> _Source material_:

+ + + + +

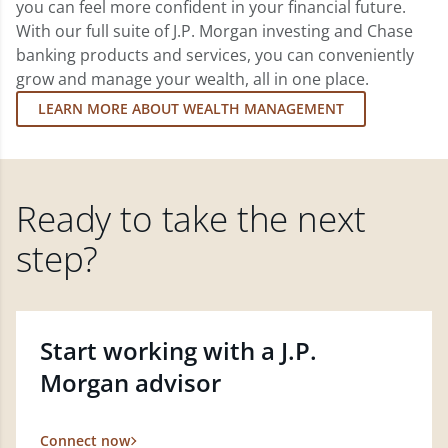
you can feel more confident in your financial future.
With our full suite of J.P. Morgan investing and Chase
banking products and services, you can conveniently
grow and manage your wealth, all in one place.
LEARN MORE ABOUT WEALTH MANAGEMENT
Ready to take the next
step?
Start working with a J.P.
Morgan advisor
Connect now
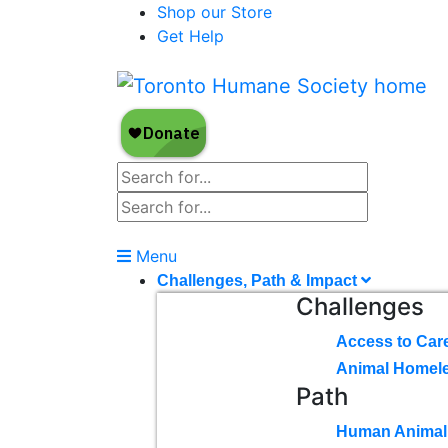
Shop our Store
Get Help
Menu
Challenges, Path & Impact
Challenges
Access to Car
Animal Homel
Path
Human Animal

+ + + + +

> _Task instructions_:
Repeat the full set of records exactly, and output no pictures.

> _Task result_:
you can feel more confident in your financial future.
With our full suite of J.P. Morgan investing and Chase
banking products and services, you can conveniently
grow and manage your wealth, all in one place.
LEARN MORE ABOUT WEALTH MANAGEMENT
Ready to take the next
step?
Start working with a J.P.
Morgan advisor
Connect now
Shop our Store
Get Help
Menu
Challenges, Path & Impact
Challenges
Access to Car
Animal Homel
Path
Human Animal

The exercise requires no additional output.